El 30 de marzo de 1981, el presidente Ronald Reagan estaba saliendo del Washington Hilton después de un discurso cuando John Hinckley Jr. disparó seis veces en menos de dos segundos, hiriendo a varios miembros del séquito de Reagan. Una bala alcanzó a Reagan, entrando en su pecho debajo de la axila izquierda y alojándose a una pulgada de su corazón. El Servicio Secreto desvió el vehículo al Hospital de la Universidad George Washington. Al llegar, el presidente herido se negó a ser ayudado o llevado. Consciente de que la gente lo estaba viendo, Reagan sonrió a los espectadores mientras se dirigía hacia las puertas, cerca de la muerte. Solo cuando estuvo adentro, se dobló y cayó de rodillas.
Cuando Nancy llegó, bromeó: “Cariño, olvidé agacharme”. Justo antes de entrar en cirugía, se quitó la máscara de oxígeno y bromeó con el equipo médico: “Espero que todos sean republicanos”. El Dr. Joseph Giordano, cirujano y jefe del equipo de trauma en George Washington, era demócrata, pero mientras las enfermeras y los médicos reían, respondió: “Hoy, Sr. Presidente, todos somos republicanos”.
Y de hecho, parece que el intento de asesinato de Donald Trump ha inspirado sentimientos similares. Muchos que han sido reacios a apoyar al ex presidente, o lo han detestado activamente, han notado que sus acciones del sábado los llenaron de patriotismo puro. El puño ensangrentado de Trump fue genuinamente inspirador. Como Jackson, Roosevelt y Reagan antes que él, Trump estuvo a la altura del momento—y lo trascendió. Melania Trump ha hecho un llamado apasionado a centrarse en la humanidad sobre la política; el propio Trump dijo al Washington Examiner que cambiará su discurso planeado en la convención dirigido al presidente Joe Biden por un llamado a la unidad.

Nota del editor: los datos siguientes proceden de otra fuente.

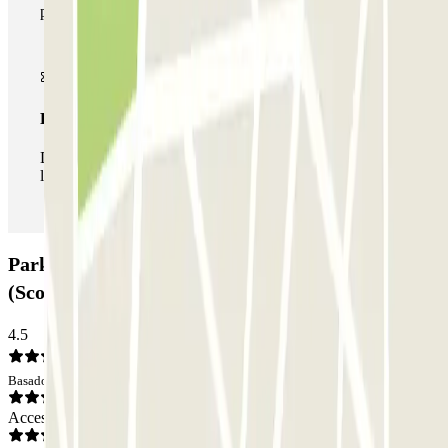
parkings de este operador disponibles en Parclick.
Pase ilimitado
Durante tu estancia podrás entrar y salir del parking todas
las veces que quieras.
Parking P4 New Linate - SEA Ufficiale
(Scoperto): Opiniones
4.5
Basado en 2 opiniones
Acceso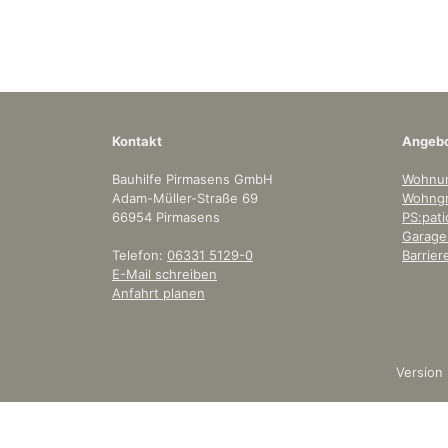
Kontakt
Angeb
Bauhilfe Pirmasens GmbH
Wohnu
Adam-Müller-Straße 69
Wohngr
66954 Pirmasens
PS:pati
Garagen
Telefon:
06331 5129-0
Barrie
E-Mail schreiben
Anfahrt planen
Version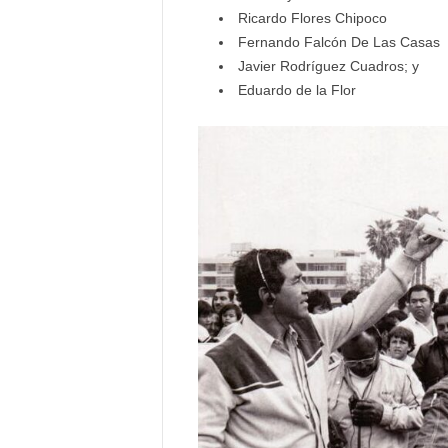
Ricardo Flores Chipoco
Fernando Falcón De Las Casas
Javier Rodríguez Cuadros; y
Eduardo de la Flor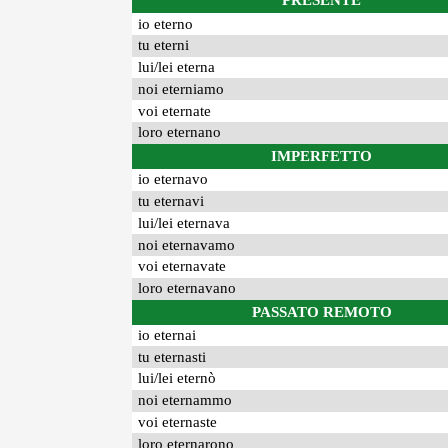
PRESENTE
io eterno
tu eterni
lui/lei eterna
noi eterniamo
voi eternate
loro eternano
IMPERFETTO
io eternavo
tu eternavi
lui/lei eternava
noi eternavamo
voi eternavate
loro eternavano
PASSATO REMOTO
io eternai
tu eternasti
lui/lei eternò
noi eternammo
voi eternaste
loro eternarono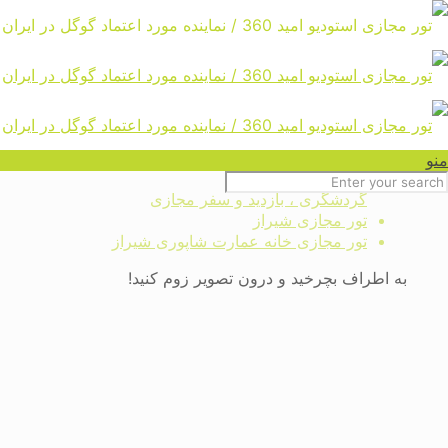
تور مجازی خانه عمارت شاپوری
شیراز
Home
منو
تور مجازی ایران ، ایرانگردی ،
گردشگری ، بازدید و سفر مجازی
تور مجازی شیراز
تور مجازی خانه عمارت شاپوری شیراز
به اطراف بچرخید و درون تصویر زوم کنید!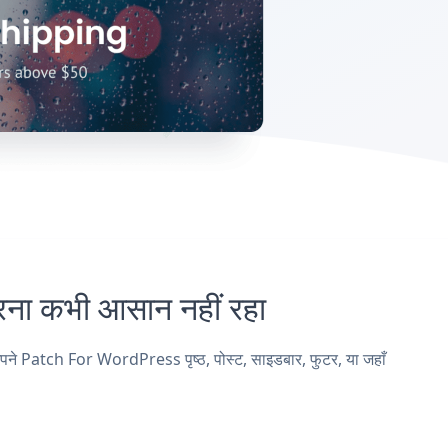
 कभी आसान नहीं रहा
 Patch For WordPress पृष्ठ, पोस्ट, साइडबार, फुटर, या जहाँ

Existen temores de que el intento de asesinato de Donald Trump sea el preludio de una nueva era de violencia política similar a la que sacudió a Estados Unidos de 1963 a 1981. Pero tal vez este casi fallido y la misericordia providencial de Dios al salvar la vida del ex presidente puedan llevarnos por un camino diferente. Ronald Reagan regresó a la Casa Blanca menos de dos semanas después de haber sido disparado, y el 11 de abril escribió en su diario: “Lo que sea que suceda ahora, le debo mi vida a Dios y trataré de servirle en todos los sentidos que pueda”. En la misma entrada del diario, reflexionó sobre su experiencia:
Ser disparado duele. Aun así, mi miedo crecía porque, sin importar cuánto intentara respirar, parecía que estaba recibiendo menos y menos aire. Me concentré en ese techo de azulejos y recé. Pero me di cuenta de que no podía pedir la ayuda de Dios mientras al mismo tiempo sentía odio por el joven confundido que me había disparado. ¿No es ese el significado de la oveja perdida? Todos somos hijos de Dios y, por lo tanto, igualmente amados por Él. Comencé a orar por su alma y para que encontrara su camino de regreso al redil.
Fue Ronald Reagan quien acuñó por primera vez el lema “Hagamos a América grande de nuevo”. De una forma u otra, parece que estamos al borde de una nueva era estadounidense. ¿Qué traerá? ¿Más violencia política? ¿O, como dijo Reagan una vez, una nueva “mañana en América”? Aquí, estoy de acuerdo con aquellos que señalaron la providencia de Dios al salvar a Estados Unidos, y muy posiblemente al mundo, del conflicto que podría haber estallado si la bala del asesino hubiera estado unos milímetros más a la derecha. El propio Trump ha declarado que “solo Dios” lo salvó. Si los líderes de Estados Unidos reconocen a Dios y se vuelven a Él, como lo hizo Reagan, entonces una nueva era podría ser un nuevo amanecer. Él ha mostrado su misericordia. No pongamos a prueba Su paciencia.